Kalifat ISIS etabliert sich im Irak und in Syrien; bald auch in Jordanien?

Al Dustour, Amman: der Irak wird zerlegt / Macht der USA verschwindet / Al Ghad: Obama kann das Feuer nicht löschen / arabische Krisen bestimmen das Ramadan-Fest / die irakische Armee löst sich auf



Das neue, sunnitische Kalifat im Irak und in Syrien ist nach eigenen Angaben nicht allein auf diese arabischen Staaten beschränkt. Es will sich in der ganzen Region ausbreiten. Erstes und besonders auffälliges Ziel ist der jordanische Staat, der sich auf 80 Prozent des ehemaligen Mandatgebietes Palästina erstreckt und eine große palästinensische Mehrheit hat. Die ehrgeizige Planung der Islamisten jagd der Monarchie in Jordanien Angst ein und löst große Sorgen unter der überwiegend palästinensischen Bevölkerung des Landes aus.



Der normale, vernünftige Ausweg würde darin bestehen, dass sich Jordanien aus eigener Kraft gegen diese neue Bedrohung behauptet. Die jordanische Armee ist gut ausgerüstet und bestens trainiert - meist durch britische und amerikanische Berater. Doch Jordanien traut sich selbst nicht. Vor allem befürchtet Amman, dass in breiten Schichten der Bevölkerung und auch innerhalb der Armee viele Menschen sich den ISIS Extremisten anschließen und dem Kalifat helfen sein Territorium auszuweiten. Das ist in der Tat eine realistische Möglichkeit. Bereits jetzt gibt es Meldungen über Stämme, die mit der fremden Streitmacht kollaborieren, um die jordanisch-palästinensische Monarchie zu stürzen.

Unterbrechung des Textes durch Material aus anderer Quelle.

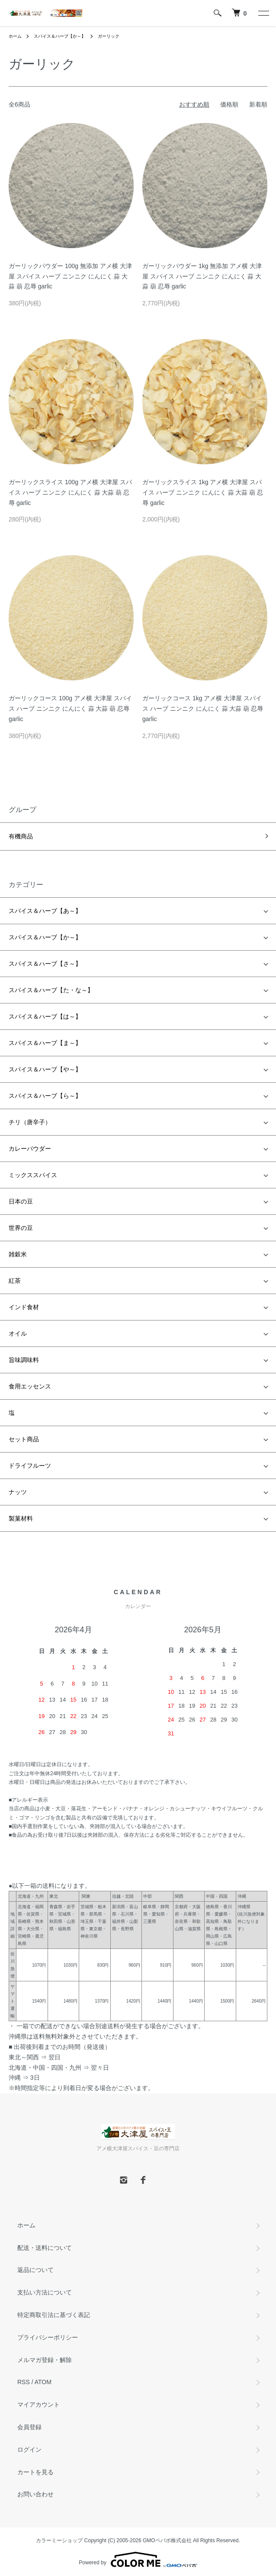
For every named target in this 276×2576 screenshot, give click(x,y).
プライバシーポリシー (47, 2337)
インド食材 (24, 1307)
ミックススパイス (33, 1174)
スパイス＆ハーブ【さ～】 (45, 963)
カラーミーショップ (59, 2540)
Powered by (138, 2559)
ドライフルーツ (30, 1465)
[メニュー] (263, 13)
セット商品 (24, 1439)
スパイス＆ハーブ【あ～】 (45, 910)
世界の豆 (21, 1227)
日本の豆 (21, 1201)
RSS (23, 2382)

In der internationalen Gemeinschaft wird der Ruf nach westlicher Intervention laut. Das mit dem Westen verbündete Jordanien soll von den USA, von den Europäern und womöglich auch noch von Israel verteidigt werden. In Washington und in Jerusalem deutete man bereits an, dass die "Rettung" von Jordanien eine wichtige, selbstgestellte Aufgabe wäre, um die viel zitierte "Stabilität" in der Region aufrechtzuerhalten. Vor allem in London, doch auch in anderen europäischen Hauptstädten, beschäftigen sich Regierungen mit Szenarien der Intervention. Jordanien darf nicht fallen, lautet die Devise.

Besonders interessant und lehrreich ist der Umstand, dass die Jordanier sich nicht so recht zutrauen, ihr eigenes Staatsgebilde aus eigener Kraft zu schützen. Das kommt in mehreren Kommentaren zum Ausdruck, von denen einige (grafische) in der Galerie oben dokumentiert sind. König Abdallah und seine Gefolgsleute scheinen den USA und dem Westen die Schuld dafür in die Schuhe zu schieben, dass beträchtliche Teile vom Irak und von Syrien bereits im neuen Kalifat eingegliedert wurden. Von irakischer, syrischer oder gar arabischer Verantwortung für die Misere ist keine Rede. Traurig aber leider typisch.

Diese Haltung führt in eine Sackgasse. Die Lehre aus den jüngsten Entwicklungen in der Region ist nicht, dass etwa die USA bei der Erhaltung des irakischen Staates gescheitert ist. Die Lehre ist viel mehr, dass die Araber selbst ihre Machtstrukturen und die Grenzen ihrer Staaten neu gestalten und dabei ihre eigenen Prinzipien und religiösen Überzeugungen zum Ausdruck bringen. Das ist ein schmerzhafter und langwieriger Prozess, der leider mit viel Gewaltanwendung vonstatten geht. Der Westen kann auch beim besten Willen diesen Prozess nicht aufhalten. Die Araber selbst sollen unter sich ausmachen, welche Zukunft sie für ihre Region wünschen. Das gilt eben auch für den jordanisch-palästinensischen Staat.